Ordener reçut avec attendrissement le présent du vieux prêtre.

— Seigneur aumônier, dit-il, Dieu veuille que votre désir soit exaucé ! Merci. Pourtant, ajouta-t-il, mettant la main sur son sabre, je portais déjà mon droit de passe à mon côté.

— Jeune homme, dit le prêtre, peut-être ce frêle parchemin vous protégera-t-il mieux que votre épée de fer. Le regard d’un pénitent est plus puissant que le glaive même de l’archange. Adieu. Mes prisonniers m’attendent. Veuillez prier quelquefois pour eux et pour moi.

— Saint prêtre, reprit Ordener en souriant, je vous ai dit que vos condamnés auraient leur grâce ; ils l’auront.

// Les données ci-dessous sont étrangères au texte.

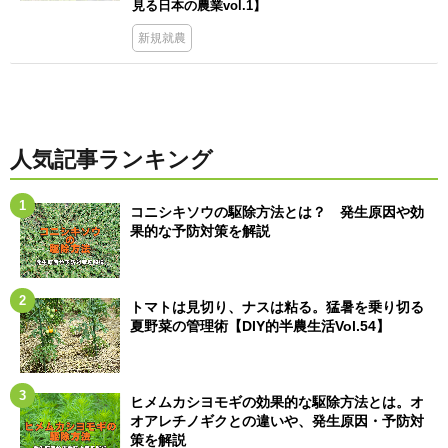
見る日本の農業vol.1】
新規就農
人気記事ランキング
コニシキソウの駆除方法とは？ 発生原因や効
果的な予防対策を解説
トマトは見切り、ナスは粘る。猛暑を乗り切る
夏野菜の管理術【DIY的半農生活Vol.54】
ヒメムカシヨモギの効果的な駆除方法とは。オ
オアレチノギクとの違いや、発生原因・予防対
策を解説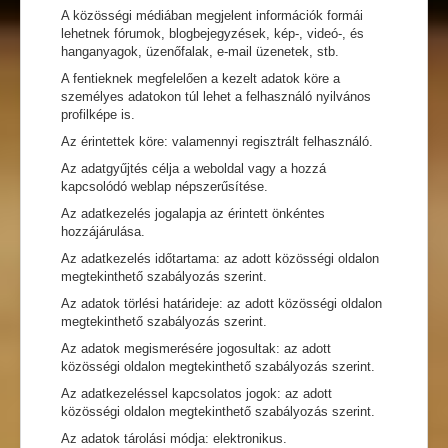
A közösségi médiában megjelent információk formái
lehetnek fórumok, blogbejegyzések, kép-, videó-, és
hanganyagok, üzenőfalak, e-mail üzenetek, stb.
A fentieknek megfelelően a kezelt adatok köre a
személyes adatokon túl lehet a felhasználó nyilvános
profilképe is.
Az érintettek köre: valamennyi regisztrált felhasználó.
Az adatgyűjtés célja a weboldal vagy a hozzá
kapcsolódó weblap népszerűsítése.
Az adatkezelés jogalapja az érintett önkéntes
hozzájárulása.
Az adatkezelés időtartama: az adott közösségi oldalon
megtekinthető szabályozás szerint.
Az adatok törlési határideje: az adott közösségi oldalon
megtekinthető szabályozás szerint.
Az adatok megismerésére jogosultak: az adott
közösségi oldalon megtekinthető szabályozás szerint.
Az adatkezeléssel kapcsolatos jogok: az adott
közösségi oldalon megtekinthető szabályozás szerint.
Az adatok tárolási módja: elektronikus.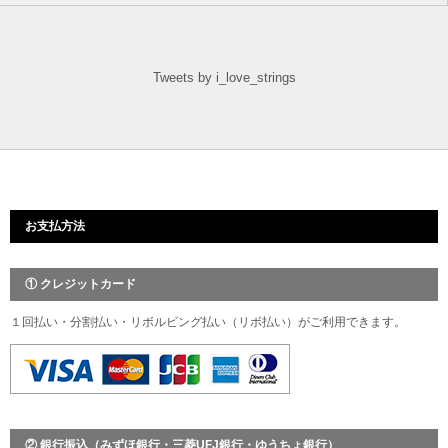
Tweets by i_love_strings
お支払方法
① クレジットカード
１回払い・分割払い・リボルビング払い（リボ払い）がご利用できます。
② 銀行振込（みずほ銀行・三菱UFJ銀行・ゆうちょ銀行）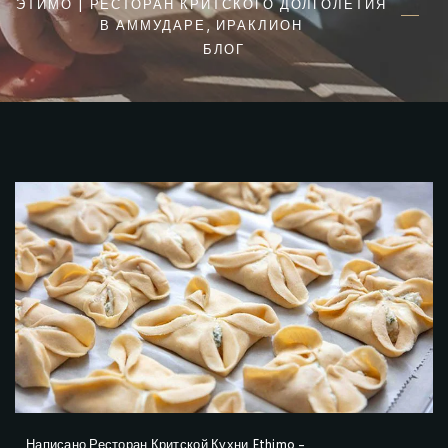
ЭТИМО | РЕСТОРАН КРИТСКОГО ДОЛГОЛЕТИЯ
В АММУДАРЕ, ИРАКЛИОН
БЛОГ
Написано
Ресторан Критской Кухни Ethimo
-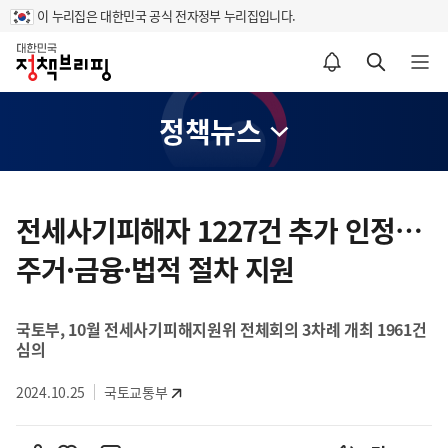
이 누리집은 대한민국 공식 전자정부 누리집입니다.
홈
알림설정 바로가기
검색 바로가기
메뉴 열기
정책뉴스
콘
텐
전세사기피해자 1227건 추가 인정…
츠
주거·금융·법적 절차 지원
영
역
국토부, 10월 전세사기피해지원위 전체회의 3차례 개최 1961건
심의
2024.10.25
국토교통부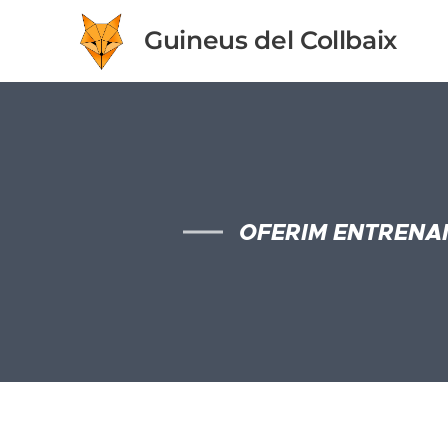
Guineus del Collbaix
OFERIM ENTRENA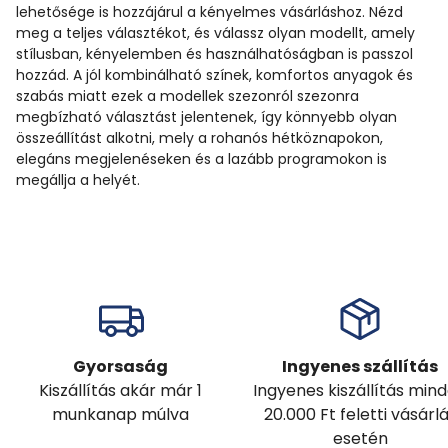
lehetősége is hozzájárul a kényelmes vásárláshoz. Nézd
meg a teljes választékot, és válassz olyan modellt, amely
stílusban, kényelemben és használhatóságban is passzol
hozzád. A jól kombinálható színek, komfortos anyagok és
szabás miatt ezek a modellek szezonról szezonra
megbízható választást jelentenek, így könnyebb olyan
összeállítást alkotni, mely a rohanós hétköznapokon,
elegáns megjelenéseken és a lazább programokon is
megállja a helyét.
Gyorsaság
Ingyenes szállítás
Kiszállítás akár már 1
Ingyenes kiszállítás min
munkanap múlva
20.000 Ft feletti vásárl
esetén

— Oh ! ne parlez pas avec cette assurance, mon fils. Ne tentez pas le Seigneur. Un homme ne sait pas ce qui se passe dans le cœur d’un autre homme, et vous ignorez encore ce que décidera le fils du vice-roi. Peut-être, hélas ! ne daignera-t-il jamais admettre devant lui un humble aumônier. Adieu, mon fils ; que votre voyage soit béni, et que parfois il sorte de votre belle âme un souvenir pour le pauvre prêtre et une prière pour les pauvres prisonniers.